4 Do's and Don'ts of Hiring and Upskilling for AI Talent

Dataiku Product, Scaling AI, Featured Lynn Heidmann

Why is attracting the right talent so critical to organizations? A recent study of more than 600,000 researchers, entertainers, politicians, and athletes found that high performers are 400% more productive than average ones. Similar studies in business not only show similar results but also reveal that the gap rises with a job’s complexity. 

That means in highly complex occupations — including the information- and interaction-intensive work of data scientists, data analysts, software developers, as well as data executives, data team managers, and the like — high performers are an astounding 800% more productive.

Data science, machine learning, and AI are becoming table stakes for businesses today, with more and more companies realizing the need to leverage them or else risk falling behind the competition. It’s become increasingly clear that the path to success lies in Everyday AI, or when AI is embedded throughout a company's operations.

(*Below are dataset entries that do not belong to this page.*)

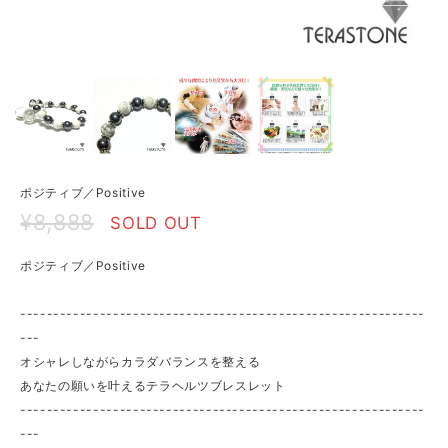
ポジティブ／Positive
¥8,888
SOLD OUT
ポジティブ／Positive
-------------------------------------------------------------
---
オシャレしながらカラダバランスを整える
あなたの願いを叶えるテラヘルツブレスレット
-------------------------------------------------------------
---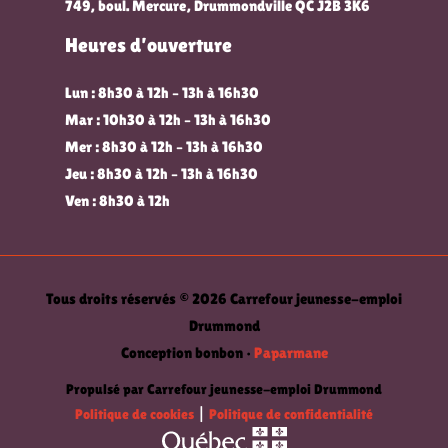
749, boul. Mercure, Drummondville QC J2B 3K6
Heures d’ouverture
Lun : 8h30 à 12h – 13h à 16h30
Mar : 10h30 à 12h – 13h à 16h30
Mer : 8h30 à 12h – 13h à 16h30
Jeu : 8h30 à 12h – 13h à 16h30
Ven : 8h30 à 12h
Tous droits réservés © 2026 Carrefour jeunesse-emploi
Drummond
Conception bonbon •
Paparmane
Propulsé par Carrefour jeunesse-emploi Drummond
Politique de cookies
|
Politique de confidentialité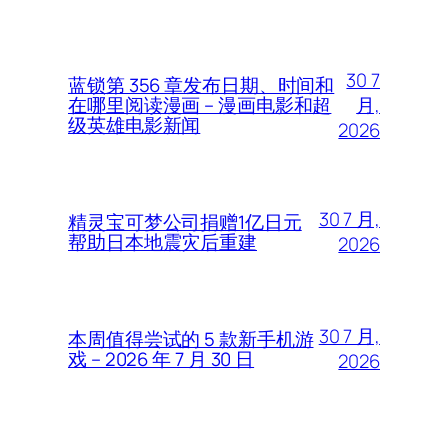
30 7
蓝锁第 356 章发布日期、时间和
月,
在哪里阅读漫画 – 漫画电影和超
级英雄电影新闻
2026
30 7 月,
精灵宝可梦公司捐赠1亿日元
帮助日本地震灾后重建
2026
30 7 月,
本周值得尝试的 5 款新手机游
戏 – 2026 年 7 月 30 日
2026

However, successfully enabling Everyday AI is often easier said than done; setting up a healthy center-of-excellence model with a centralized team of data experts that effectively collaborate with, educate, and enable subject matter experts on the business side is an undertaking that requires a combination of good hiring for key roles plus effective upskilling of existing staff. 

Top challenges companies face when starting on (or ramping up) their AI maturity include:

  1. A lack of specificity around the business’ AI needs. Insufficient planning or assessment of what the company’s data needs actually are before staffing up can result in mis-hiring, which in turn causes imbalances that lead to inefficiencies or turnover. 
  2. Difficulty hiring data talent. Top data and tech talent is more in-demand than ever, and one out of three businesses cite limited skills and talent as a top AI challenge. Other difficulties stem not just from finding enough qualified candidates, but educating existing staff on effective interview techniques to properly evaluate whether data talent will really bring the right skills to the table. 
  3. A lack of formal upskilling programs. If there’s one important takeaway from this article, it’s that upskilling is fundamentally critical to AI staffing, and it will likely be the most important source of valuable data talent at the organization. Yet it is overwhelmingly and woefully overlooked at most companies. Crafting formal active continuous learning on AI into employee education programs allows organizations to quickly access high-performing talent and shape the talent into the emerging needs associated with scaling AI. 

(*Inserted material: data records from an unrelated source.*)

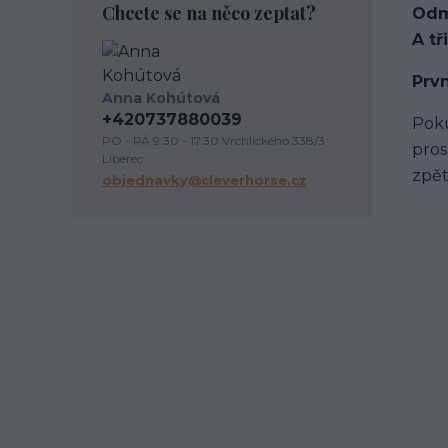
Chcete se na něco zeptat?
Odm
dezinfekce stájí
závody
A tř
podpora útulkům
správný výběr
koňoběh
virtuální závod
cukroví
Prvn
seznam
recept
horsemanship
Anna Kohútová
výživa koně
krmení koní
+420737880039
Poku
veterinární péče o koně
úvaha
PO - PÁ 9.30 - 17.30 Vrchlického 338/3
pros
Liberec
kokosový olej
srst
péče o vybavení
zpět
objednavky@cleverhorse.cz
proč
komunikace
energie
vodění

Now that you definitely understand the importance of harnessing good talent and you know the top challenges associated with doing so, how should you and your organization effectively approach hiring and upskilling for AI in practice?

Do Know What You're Looking For

Organizations are increasingly realizing and acknowledging that the data science process itself doesn’t solely revolve around data scientists — you need individuals with different skill sets to support each step of the AI lifecycle. Thus, in order to go beyond the AI hype and successfully implement a comprehensive and sustainable AI strategy, you need to be able to dissect each part of the AI model lifecycle, translate it into concrete organizational resources and needs, and then map those needs to the different data profiles available. 

There is no universally perfect data talent, but there is talent out there that is perfect for each organization. Building successful AI projects require people with a range of skill sets, including — at a high level — at least a few of the following profiles:

chart about job roles

Do Find Balance

Achieving the proper balance between all the different data profiles is critical to an efficient data practice at the organization overall. Hiring too much of one profile and not enough of another can cause bottlenecks in processes and frustration all around. For example:

  • An organization that hires too many data scientists out of the gate but that doesn’t have enough data architects to build and maintain the database architecture in a way that allows to continuously deploy, improve and scale machine learning models in production may result in frustration on both sides, as neither of them sees the real-life business impact of their work.
  • Not having enough data leaders or managers can cause communication with the business and clear prioritization of projects to crumble, resulting in data scientists or analysts working on their own. This, in turn, could also mean missed opportunities for reuse across data projects.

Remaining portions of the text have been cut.